(Stored data entries)
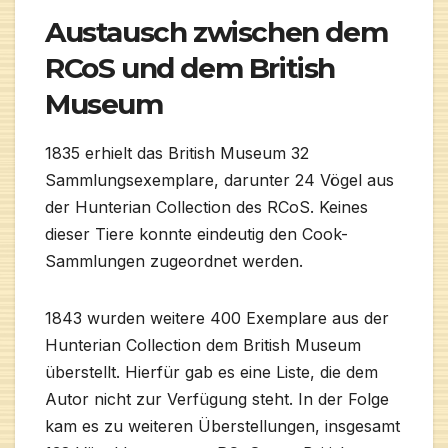
Austausch zwischen dem
RCoS und dem British
Museum
1835 erhielt das British Museum 32
Sammlungsexemplare, darunter 24 Vögel aus
der Hunterian Collection des RCoS. Keines
dieser Tiere konnte eindeutig den Cook-
Sammlungen zugeordnet werden.
1843 wurden weitere 400 Exemplare aus der
Hunterian Collection dem British Museum
überstellt. Hierfür gab es eine Liste, die dem
Autor nicht zur Verfügung steht. In der Folge
kam es zu weiteren Überstellungen, insgesamt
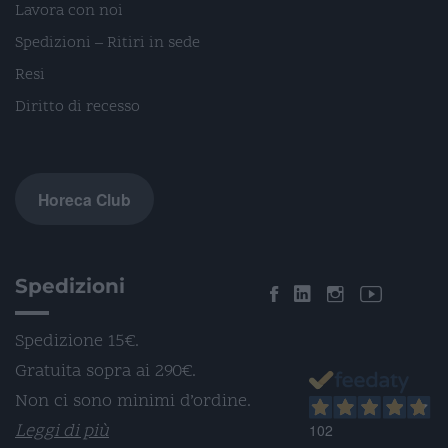
Lavora con noi
Spedizioni – Ritiri in sede
Resi
Diritto di recesso
Horeca Club
Spedizioni
Spedizione 15€.
Gratuita sopra ai 290€.
Non ci sono minimi d’ordine.
Leggi di più
102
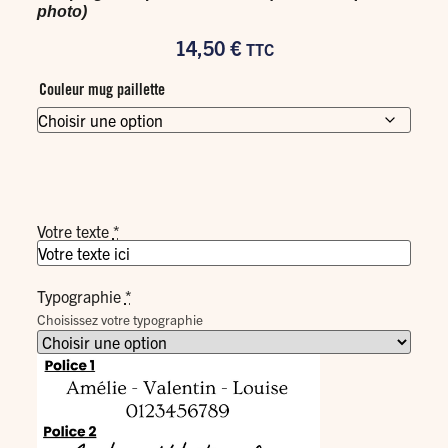
photo)
14,50
€
TTC
Couleur mug paillette
Votre texte
*
Typographie
*
Choisissez votre typographie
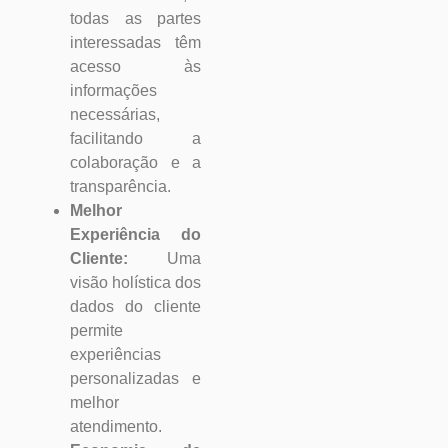
todas as partes
interessadas têm
acesso às
informações
necessárias,
facilitando a
colaboração e a
transparência.
Melhor
Experiência do
Cliente:
Uma
visão holística dos
dados do cliente
permite
experiências
personalizadas e
melhor
atendimento.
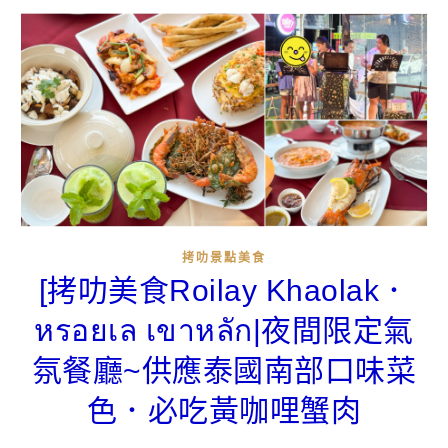
拷叻景點美食
[拷叻美食Roilay Khaolak．
หรอยเล เขาหลัก|夜間限定氣
氛餐廳~供應泰國南部口味菜
色．必吃黃咖哩蟹肉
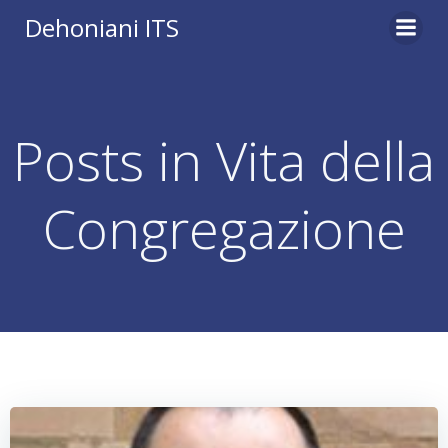
Vai
Dehoniani ITS
al
contenuto
Posts in Vita della
Congregazione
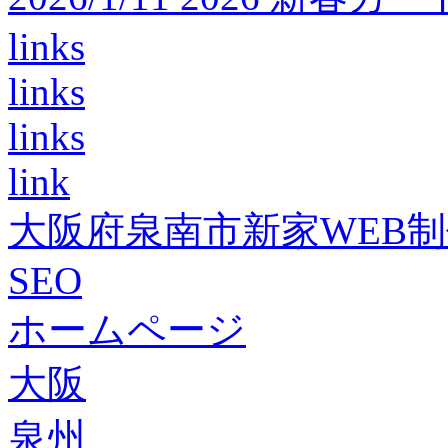
links
links
links
link
大阪府泉南市新家WEB
SEO
ホームページ
大阪
泉州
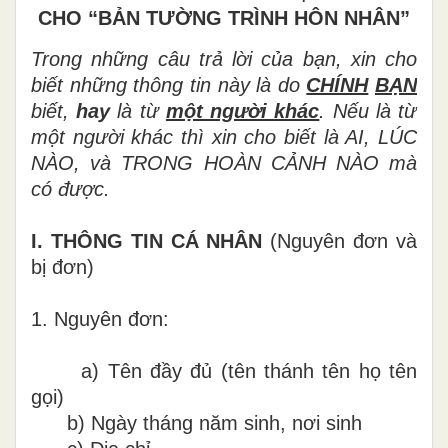
CHO “BẢN TƯỜNG TRÌNH HÔN NHÂN”
Trong những câu trả lời của bạn, xin cho
biết những thông tin này là do
CHÍNH
BẠN
biết,
hay
là từ
một người khác
. Nếu là từ
một người khác thì xin cho biết là AI, LÚC
NÀO, và TRONG HOÀN CẢNH NÀO mà
có được.
I.
THÔNG TIN CÁ NHÂN
(Nguyên đơn và
bị đơn)
1.
Nguyên đơn:
a)
Tên đầy đủ (tên thánh tên họ tên
gọi)
b)
Ngày tháng năm sinh, nơi sinh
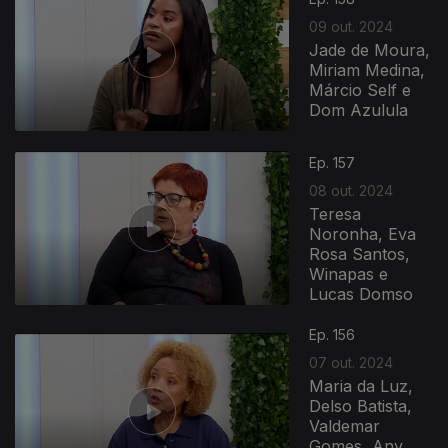
09 out. 2024
Jade de Moura,
Miriam Medina,
Márcio Self e
Dom Azulula
Ep. 157
08 out. 2024
Teresa
Noronha, Eva
Rosa Santos,
Winapas e
Lucas Domso
Ep. 156
07 out. 2024
Maria da Luz,
Delso Batista,
Valdemar
Gomes, Any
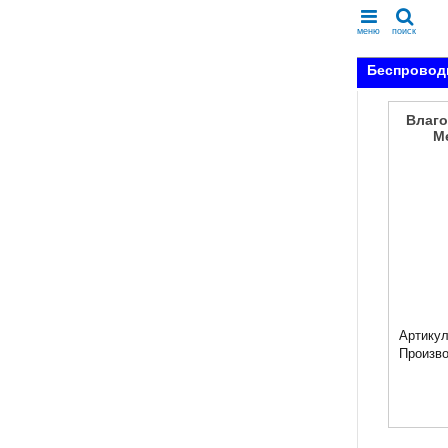
меню
поиск
Беспроводн
Влаго
Me
Артикул
Произв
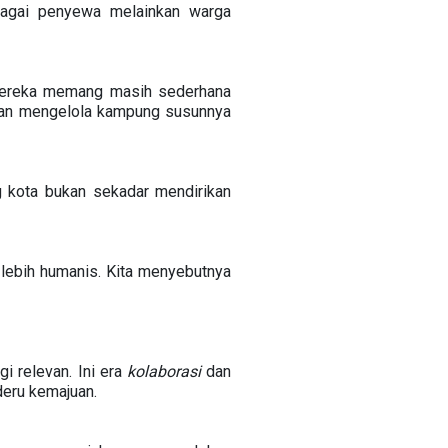
bagai penyewa melainkan warga
mereka memang masih sederhana
dan mengelola kampung susunnya
 kota bukan sekadar mendirikan
lebih humanis. Kita menyebutnya
 relevan. Ini era
kolaborasi
dan
deru kemajuan.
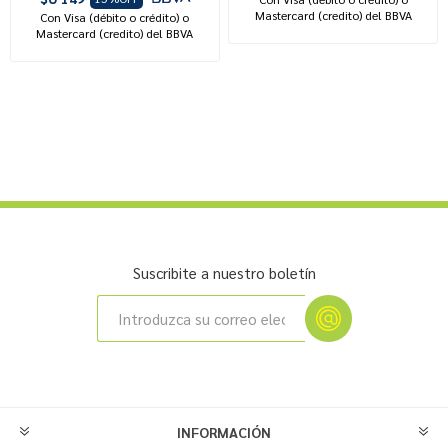
Mastercard (credito) del BBVA
Con Visa (débito o crédito) o
Mastercard (credito) del BBVA
Suscribite a nuestro boletín
INFORMACIÓN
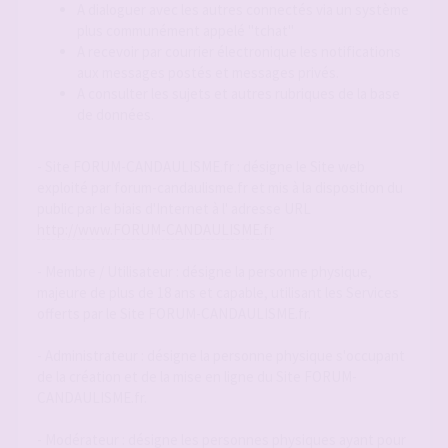
A dialoguer avec les autres connectés via un système
plus communément appelé "tchat"
A recevoir par courrier électronique les notifications
aux messages postés et messages privés.
A consulter les sujets et autres rubriques de la base
de données.
- Site FORUM-CANDAULISME.fr : désigne le Site web
exploité par forum-candaulisme.fr et mis à la disposition du
public par le biais d'Internet à l' adresse URL
http://www.FORUM-CANDAULISME.fr
- Membre / Utilisateur : désigne la personne physique,
majeure de plus de 18 ans et capable, utilisant les Services
offerts par le Site FORUM-CANDAULISME.fr.
- Administrateur : désigne la personne physique s'occupant
de la création et de la mise en ligne du Site FORUM-
CANDAULISME.fr.
- Modérateur : désigne les personnes physiques ayant pour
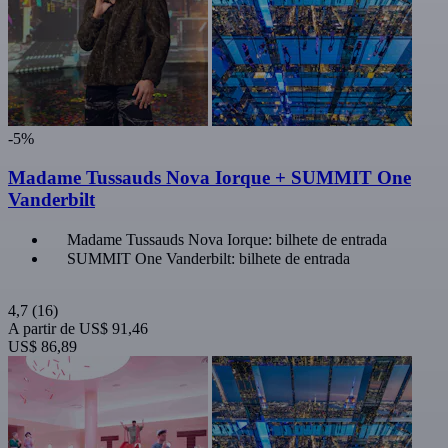
-5%
Madame Tussauds Nova Iorque + SUMMIT One
Vanderbilt
Madame Tussauds Nova Iorque: bilhete de entrada
SUMMIT One Vanderbilt: bilhete de entrada
4,7
(16)
A partir de
US$ 91,46
US$ 86,89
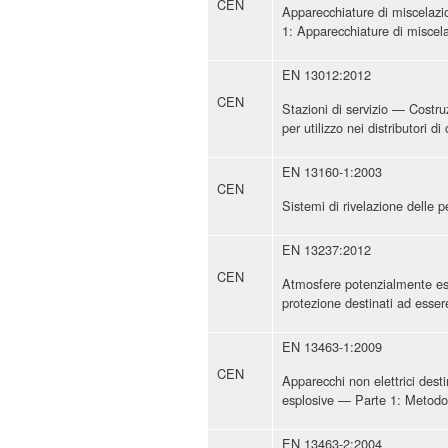
CEN
Apparecchiature di miscelazio
1: Apparecchiature di miscelaz
EN 13012:2012
CEN
Stazioni di servizio — Costru
per utilizzo nei distributori di
EN 13160-1:2003
CEN
Sistemi di rivelazione delle p
EN 13237:2012
CEN
Atmosfere potenzialmente esp
protezione destinati ad esser
EN 13463-1:2009
CEN
Apparecchi non elettrici dest
esplosive — Parte 1: Metodo 
EN 13463-2:2004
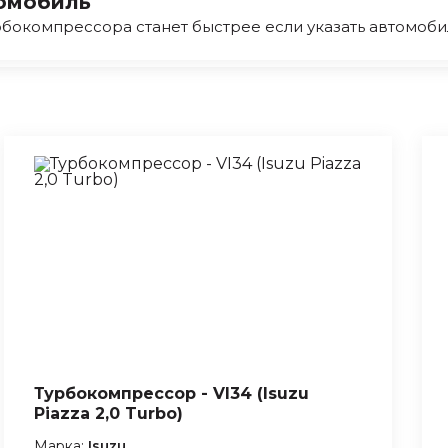
омобиль
бокомпрессора станет быстрее если указать автомоби
Турбокомпрессор - VI34 (Isuzu
Piazza 2,0 Turbo)
Марка:
Isuzu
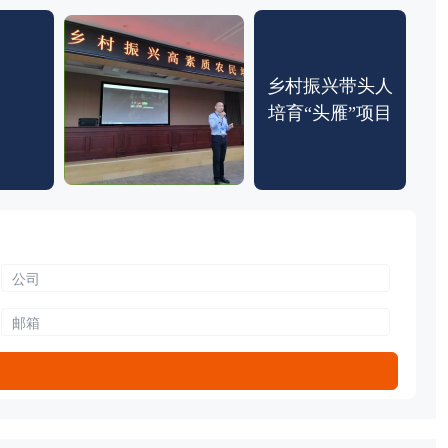
乡村振兴带头人
培育“头雁”项目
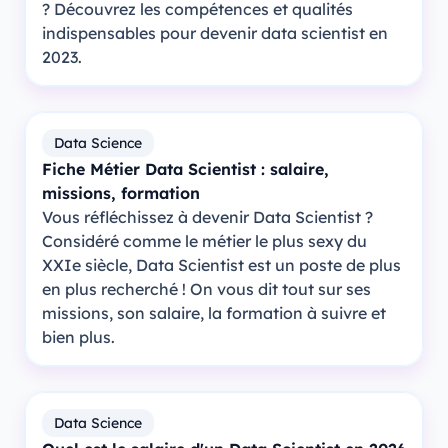
? Découvrez les compétences et qualités
indispensables pour devenir data scientist en
2023.
Data Science
Fiche Métier Data Scientist : salaire,
missions, formation
Vous réfléchissez à devenir Data Scientist ?
Considéré comme le métier le plus sexy du
XXIe siècle, Data Scientist est un poste de plus
en plus recherché ! On vous dit tout sur ses
missions, son salaire, la formation à suivre et
bien plus.
Data Science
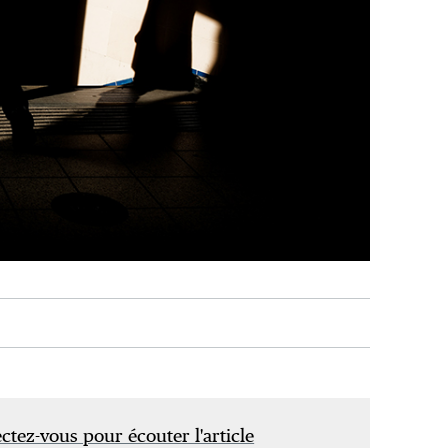
tez-vous pour écouter l'article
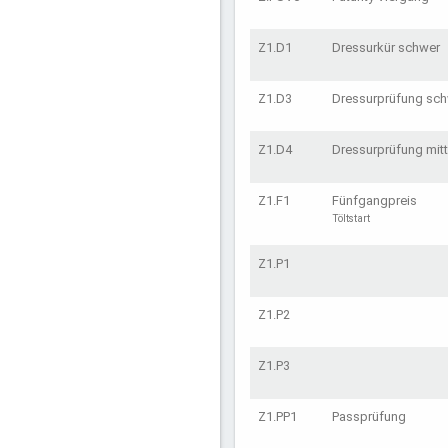
Z1.D1
Dressurkür schwer
Z1.D3
Dressurprüfung sc
Z1.D4
Dressurprüfung mit
Z1.F1
Fünfgangpreis
Töltstart
Z1.P1
Z1.P2
Z1.P3
Z1.PP1
Passprüfung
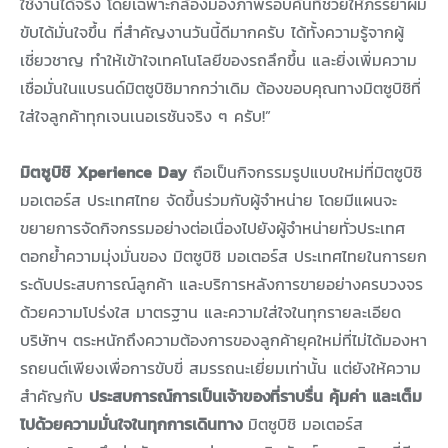
ใช้งานได้จริง โดยเฉพาะกล้องมองภาพรอบคันที่ช่วยให้ภรรยาผม
ขับได้มั่นใจขึ้น ที่สำคัญงานวันนี้ดีมากครับ ได้ทั้งความรู้จากผู้
เชี่ยวชาญ ทำให้เข้าใจเทคโนโลยีของรถลึกขึ้น และยิ่งเพิ่มความ
เชื่อมั่นในแบรนด์มิตซูบิชิมากกว่าเดิม ต้องขอบคุณทางมิตซูบิชิที่
ใส่ใจลูกค้าทุกเจนเนอเรชันจริง ๆ ครับ!”
มิตซูบิชิ Xperience Day
ถือเป็นกิจกรรมรูปแบบใหม่ที่มิตซูบิชิ
มอเตอร์ส ประเทศไทย จัดขึ้นร่วมกับผู้จำหน่าย โดยมีแผนจะ
ขยายการจัดกิจกรรมอย่างต่อเนื่องไปยังผู้จำหน่ายทั่วประเทศ
ตอกย้ำความมุ่งมั่นของ มิตซูบิชิ มอเตอร์ส ประเทศไทยในการยก
ระดับประสบการณ์ลูกค้า และบริการหลังการขายอย่างครบวงจร
ด้วยความโปร่งใส มาตรฐาน และความใส่ใจในทุกรายละเอียด
บริษัทฯ ตระหนักถึงความต้องการของลูกค้ายุคใหม่ที่ไม่ได้มองหา
รถยนต์เพียงเพื่อการขับขี่ สมรรถนะเยี่ยมเท่านั้น แต่ยังให้ความ
สำคัญกับ
ประสบการณ์การเป็นเจ้าของที่ราบรื่น คุ้มค่า และเต็ม
ไปด้วยความมั่นใจในทุกการเดินทาง
มิตซูบิชิ มอเตอร์ส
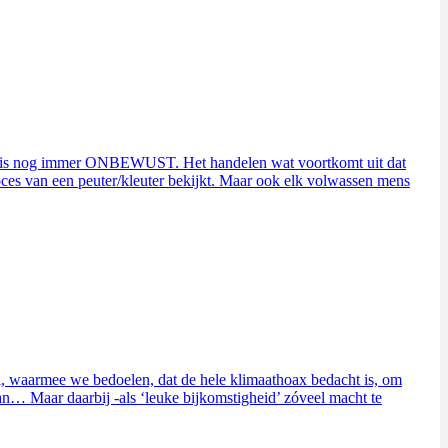
d is nog immer ONBEWUST. Het handelen wat voortkomt uit dat
ces van een peuter/kleuter bekijkt. Maar ook elk volwassen mens
el, waarmee we bedoelen, dat de hele klimaathoax bedacht is, om
Maar daarbij -als ‘leuke bijkomstigheid’ zóveel macht te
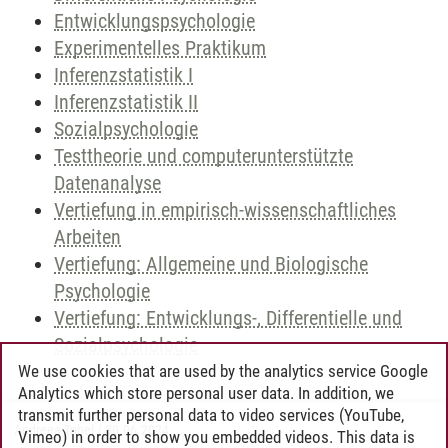
Entwicklungspsychologie
Experimentelles Praktikum
Inferenzstatistik I
Inferenzstatistik II
Sozialpsychologie
Testtheorie und computerunterstützte
Datenanalyse
Vertiefung in empirisch-wissenschaftliches
Arbeiten
Vertiefung: Allgemeine und Biologische
Psychologie
Vertiefung: Entwicklungs-, Differentielle und
Sozialpsychologie
We use cookies that are used by the analytics service Google
Analytics which store personal user data. In addition, we
transmit further personal data to video services (YouTube,
Andreea Tribel
/
30.06.2024
Vimeo) in order to show you embedded videos. This data is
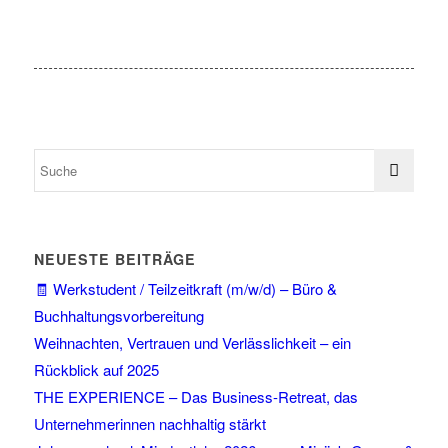
NEUESTE BEITRÄGE
🧾 Werkstudent / Teilzeitkraft (m/w/d) – Büro &
Buchhaltungsvorbereitung
Weihnachten, Vertrauen und Verlässlichkeit – ein
Rückblick auf 2025
THE EXPERIENCE – Das Business-Retreat, das
Unternehmerinnen nachhaltig stärkt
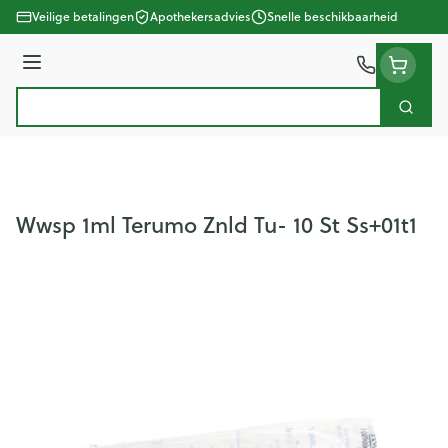
Ga naar de inhoud
Veilige betalingen
Apothekersadvies
Snelle beschikbaarheid
Menu
Zoek
Product, merk, categorie...
Wwsp 1ml Terumo Znld Tu- 10 St Ss+01t1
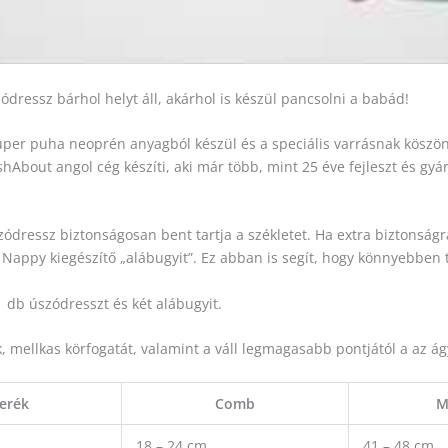
essz bárhol helyt áll, akárhol is készül pancsolni a babád!
r puha neoprén anyagból készül és a speciális varrásnak köszönh
out angol cég készíti, aki már több, mint 25 éve fejleszt és gyárt
zódressz biztonságosan bent tartja a székletet. Ha extra biztonság
appy kiegészítő „alábugyit”. Ez abban is segít, hogy könnyebben t
 db úszódresszt és két alábugyit.
ellkas körfogatát, valamint a váll legmagasabb pontjától a az ágyé
erék
Comb
M
18 – 24 cm
41 – 48 cm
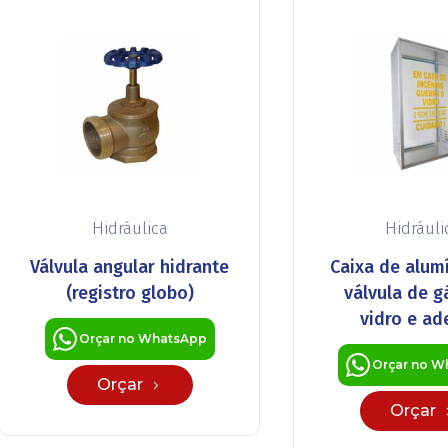
Hidráulica
Hidráuli
Válvula angular hidrante
Caixa de alum
(registro globo)
válvula de 
vidro e ad
Orçar no WhatsApp
Orçar no W
Orçar
Orçar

Your objective - When copying from the data above, begin at the line containing "protezione destinati ad esser" and end at the line containing "Fiche Métier Data"; return those lines exactly and leave all pictures behind.

Solution -
protezione destinati ad esser
EN 13463-1:2009
CEN
Apparecchi non elettrici dest
esplosive — Parte 1: Metodo 
EN 13463-2:2004
омобиль
бокомпрессора станет быстрее если указать автомоби
Турбокомпрессор - VI34 (Isuzu
Piazza 2,0 Turbo)
Марка:
Isuzu
乡村振兴带头人
培育“头雁”项目
? Découvrez les compétences et qualités
indispensables pour devenir data scientist en
2023.
Data Science
Fiche Métier Data Scientist : salaire,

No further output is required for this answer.